>>

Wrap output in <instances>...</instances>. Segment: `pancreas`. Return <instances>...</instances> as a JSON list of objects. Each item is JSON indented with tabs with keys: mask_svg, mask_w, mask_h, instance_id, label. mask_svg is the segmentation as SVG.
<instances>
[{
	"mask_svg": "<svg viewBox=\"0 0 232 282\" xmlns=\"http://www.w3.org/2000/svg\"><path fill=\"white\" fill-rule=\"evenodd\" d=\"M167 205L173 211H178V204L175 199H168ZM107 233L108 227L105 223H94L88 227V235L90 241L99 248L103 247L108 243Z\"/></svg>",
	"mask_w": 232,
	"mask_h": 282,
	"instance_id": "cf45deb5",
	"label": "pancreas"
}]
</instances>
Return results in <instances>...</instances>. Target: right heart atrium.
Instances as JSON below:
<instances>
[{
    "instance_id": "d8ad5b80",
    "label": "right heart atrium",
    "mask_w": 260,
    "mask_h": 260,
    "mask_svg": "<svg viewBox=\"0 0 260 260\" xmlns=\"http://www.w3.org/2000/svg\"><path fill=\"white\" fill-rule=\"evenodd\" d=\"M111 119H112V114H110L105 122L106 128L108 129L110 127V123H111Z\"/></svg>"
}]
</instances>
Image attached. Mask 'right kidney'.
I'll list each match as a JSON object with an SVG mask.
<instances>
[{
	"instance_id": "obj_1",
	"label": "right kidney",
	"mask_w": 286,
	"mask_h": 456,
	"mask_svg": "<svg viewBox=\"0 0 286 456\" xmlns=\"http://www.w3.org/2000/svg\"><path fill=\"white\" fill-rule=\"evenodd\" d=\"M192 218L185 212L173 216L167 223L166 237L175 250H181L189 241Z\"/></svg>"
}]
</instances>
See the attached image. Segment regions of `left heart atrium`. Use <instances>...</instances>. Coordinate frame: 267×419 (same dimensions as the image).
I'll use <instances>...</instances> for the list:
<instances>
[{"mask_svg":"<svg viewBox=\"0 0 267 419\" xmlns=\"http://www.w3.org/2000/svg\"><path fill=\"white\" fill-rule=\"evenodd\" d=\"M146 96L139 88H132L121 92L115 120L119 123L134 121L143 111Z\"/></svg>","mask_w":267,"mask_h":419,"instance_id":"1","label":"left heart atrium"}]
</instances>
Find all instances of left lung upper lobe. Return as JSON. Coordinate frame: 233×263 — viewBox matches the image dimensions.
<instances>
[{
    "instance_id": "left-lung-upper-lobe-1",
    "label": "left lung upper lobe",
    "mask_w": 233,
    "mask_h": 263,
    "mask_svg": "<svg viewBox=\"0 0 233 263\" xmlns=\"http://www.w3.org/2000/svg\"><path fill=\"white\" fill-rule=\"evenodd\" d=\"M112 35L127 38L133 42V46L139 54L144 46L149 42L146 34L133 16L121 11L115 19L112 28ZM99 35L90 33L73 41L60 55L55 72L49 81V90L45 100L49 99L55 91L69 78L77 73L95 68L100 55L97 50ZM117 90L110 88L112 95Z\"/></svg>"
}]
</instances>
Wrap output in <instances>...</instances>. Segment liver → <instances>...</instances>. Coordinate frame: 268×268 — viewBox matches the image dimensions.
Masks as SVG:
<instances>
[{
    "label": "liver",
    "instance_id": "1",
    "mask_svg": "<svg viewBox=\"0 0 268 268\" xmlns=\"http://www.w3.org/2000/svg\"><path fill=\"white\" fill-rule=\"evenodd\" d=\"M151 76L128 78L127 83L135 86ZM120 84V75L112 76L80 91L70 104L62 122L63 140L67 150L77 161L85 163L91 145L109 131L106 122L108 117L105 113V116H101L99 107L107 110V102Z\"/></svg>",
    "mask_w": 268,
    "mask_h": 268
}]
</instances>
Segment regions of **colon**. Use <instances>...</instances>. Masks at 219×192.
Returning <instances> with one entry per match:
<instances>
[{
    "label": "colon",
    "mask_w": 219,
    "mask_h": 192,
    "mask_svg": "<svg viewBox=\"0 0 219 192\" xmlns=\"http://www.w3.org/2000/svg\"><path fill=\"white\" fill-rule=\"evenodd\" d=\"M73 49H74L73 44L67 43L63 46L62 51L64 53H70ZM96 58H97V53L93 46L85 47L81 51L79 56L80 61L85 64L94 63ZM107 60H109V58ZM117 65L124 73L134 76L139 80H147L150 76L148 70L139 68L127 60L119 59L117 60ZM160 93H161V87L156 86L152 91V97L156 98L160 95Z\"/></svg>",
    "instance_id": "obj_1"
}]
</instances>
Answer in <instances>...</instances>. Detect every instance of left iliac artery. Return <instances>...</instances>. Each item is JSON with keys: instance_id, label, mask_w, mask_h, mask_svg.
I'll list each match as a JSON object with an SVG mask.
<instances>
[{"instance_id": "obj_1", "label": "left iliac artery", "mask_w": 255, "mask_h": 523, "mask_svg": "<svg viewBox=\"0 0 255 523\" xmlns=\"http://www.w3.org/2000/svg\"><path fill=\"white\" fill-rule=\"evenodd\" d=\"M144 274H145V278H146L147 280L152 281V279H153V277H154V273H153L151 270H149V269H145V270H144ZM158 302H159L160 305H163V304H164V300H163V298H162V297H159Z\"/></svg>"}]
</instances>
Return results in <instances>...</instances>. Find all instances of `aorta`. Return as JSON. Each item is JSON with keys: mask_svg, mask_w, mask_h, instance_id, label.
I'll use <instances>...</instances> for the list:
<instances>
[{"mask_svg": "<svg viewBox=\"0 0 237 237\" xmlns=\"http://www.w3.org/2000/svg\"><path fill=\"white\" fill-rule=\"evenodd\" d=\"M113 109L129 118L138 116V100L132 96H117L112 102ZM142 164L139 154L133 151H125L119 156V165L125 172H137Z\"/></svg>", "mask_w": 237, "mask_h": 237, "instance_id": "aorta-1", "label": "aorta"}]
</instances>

<<

Please retype exactly, and only, the lines starting at the one that contains "Answer in <instances>...</instances>." and ending with the last line of the material.

**Result of this task:**
Answer in <instances>...</instances>. Detect every instance of left iliac artery. Return <instances>...</instances>. Each item is JSON with keys: instance_id, label, mask_w, mask_h, mask_svg.
I'll list each match as a JSON object with an SVG mask.
<instances>
[{"instance_id": "obj_1", "label": "left iliac artery", "mask_w": 255, "mask_h": 523, "mask_svg": "<svg viewBox=\"0 0 255 523\" xmlns=\"http://www.w3.org/2000/svg\"><path fill=\"white\" fill-rule=\"evenodd\" d=\"M144 274H145V278H146L147 280L152 281V279H153V277H154V273H153L151 270H149V269H145V270H144ZM158 302H159L160 305H163V304H164V300H163V298H162V297H159Z\"/></svg>"}]
</instances>
Return results in <instances>...</instances>. Find all instances of `aorta`. Return as JSON. Each item is JSON with keys: mask_svg, mask_w, mask_h, instance_id, label.
I'll use <instances>...</instances> for the list:
<instances>
[{"mask_svg": "<svg viewBox=\"0 0 237 237\" xmlns=\"http://www.w3.org/2000/svg\"><path fill=\"white\" fill-rule=\"evenodd\" d=\"M113 109L129 118L138 116V100L132 96H117L112 102ZM142 164L139 154L133 151H125L119 156V165L125 172H137Z\"/></svg>", "mask_w": 237, "mask_h": 237, "instance_id": "aorta-1", "label": "aorta"}]
</instances>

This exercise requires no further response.